In 1918, J.W. Henderson and his wife, Malinda, owned all of the minerals under the north one-half of the northeast one-fourth of Section No. 8, Block No. 4, H & T C Ry. Co. in Eastland County. On September 27,1918, the Hendersons deeded a mineral interest to Joseph M. Weaver. This deed created the interest now in dispute. A copy of this deed is attached to this opinion. Through mesne conveyances, Jupiter now owns the interest of Weaver.

In 1981 Snow, an oil operator, secured oil, gas, and mineral leases from the heirs of J.W. and Malinda Henderson. These leases covered, among other lands, the north one-half of Section No. 8 and provided for a three-sixteenths lease royalty. Snow also secured an oil and gas lease from May B. Cottingham covering the north one-half of Section No. 8. That lease provided for a one-eighth lease royalty. Snow drilled and completed two producing wells on the tract of land. The purchasers of the oil and gas paid Snow and his investors based upon a division order title opinion showing that 100 percent of the minerals were under lease. This opinion credited the heirs of J.W. and Malinda Henderson with one-half of the minerals and May B. Cottingham with one-half of the minerals.

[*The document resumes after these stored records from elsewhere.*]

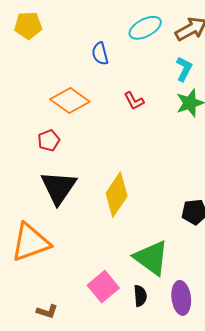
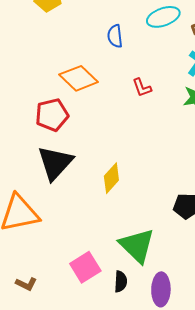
red pentagon: (49, 140) -> (52, 115), size x1.5
yellow diamond: (117, 195) -> (111, 178), size x0.7

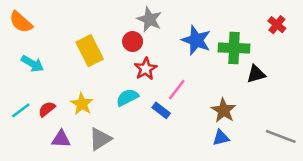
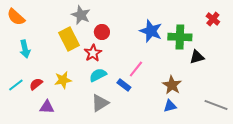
gray star: (149, 19) -> (81, 15), moved
cyan arrow: (32, 64) -> (25, 49), turned 48
red star: (146, 69) -> (93, 53), moved
yellow star: (82, 104) -> (63, 80), turned 30
gray triangle: (100, 139) -> (100, 103), moved

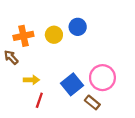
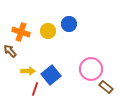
orange cross: (23, 36) -> (21, 32), turned 30
blue square: (72, 84) -> (51, 75), moved
brown rectangle: (92, 102) -> (106, 87), moved

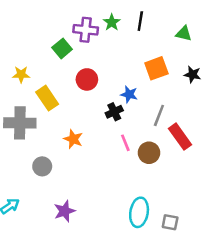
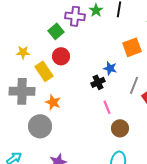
red circle: (87, 79) -> (61, 56), moved
orange star: (73, 139) -> (53, 102), moved
brown circle: (149, 153) -> (120, 128), moved
gray circle: (42, 166) -> (40, 126), size x1.5

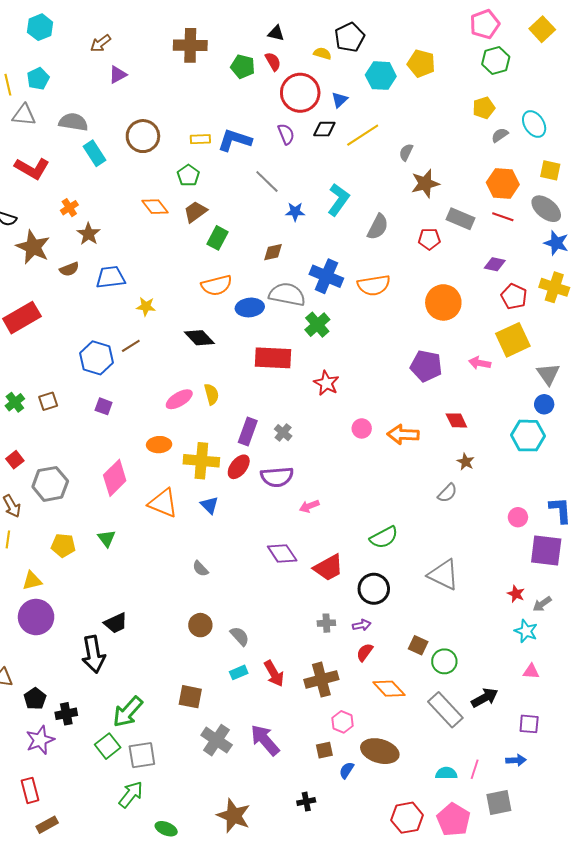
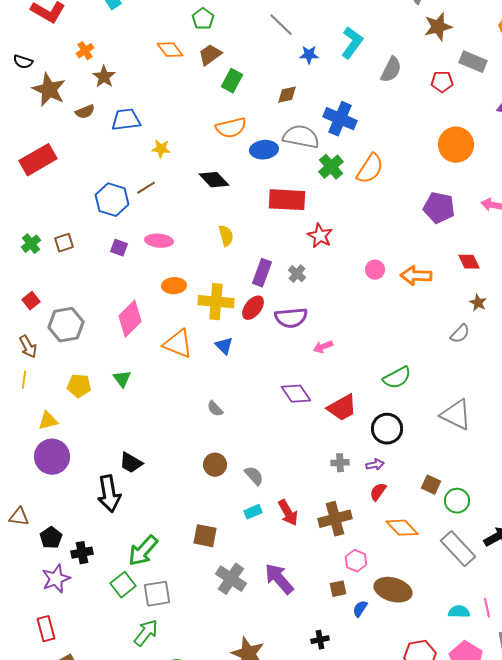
orange semicircle: (374, 285) -> (370, 169), moved, turned -48
red star: (326, 383) -> (320, 236), moved
pink ellipse: (179, 399) -> (159, 241), moved, turned 36
black trapezoid: (116, 623) -> (131, 463), turned 55
pink line: (475, 769) -> (487, 608), turned -30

The lessee, May B. Cottingham, is a successor in interest to J.L. Cottingham, Trustee, who purchased the interest in 1935. However, J.L. Cottingham had previously conveyed the interest to H.H. Porter in 1947, who in turn conveyed the interest to Duquesne Oil Corporation in 1953. Duquesne conveyed the interest to Jupiter.

Jupiter, as an unleased mineral owner, sought reimbursement from Snow for the oil and gas he had produced. (After it had established production, Snow sold one of the two producing wells to a third party.) The parties stipulated as to the amount of proceeds received from the sale of oil and gas, as to the reasonable costs of drilling and completing the wells, and as to the amount of proceeds received from the sale of the one well. Jupiter claims that it is the owner of a one-half mineral interest and, based on the stipulation of costs, is entitled to $572,377.98 after all offsets. Snow claims that Jupiter is the owner of a one-sixteenth mineral interest and, based on the stipulation of costs and after deducting the total royalties paid to the Hendersons and Cottingham, is entitled to $59,922.60.

In its findings of fact, the trial court found that the intent of the grantors and grantee in the deed from the Hendersons to Weaver was to convey one-half of the minerals and entered judgment accordingly. Snow appeals, urging that, as a matter of law, the deed conveyed only one-sixteenth of the minerals.

The Henderson deed can be divided into the following clauses:

1. The granting clause: [H]ave granted, sold and conveyed and by these *356 presents do grant, sell and convey ... all that certain undivided Vis interest in and to all the oil, gas, and other minerals.
2. The subject to clause: It is the intention of the parties in the conveyance that the grantee herein is to receive Vie part of the oil, gas, or other mineral of whatsoever kind and character produced by the holder of the lease now on said land, that grantors herein now intend to convey ½ of the interest they now have in any such production under said lease.
3. The future lease clause: [I]t is the intention of the grantors herein that in the event said lease is forfeited, then in that event the grantee is to have and hold an equal undivided one half of all such minerals.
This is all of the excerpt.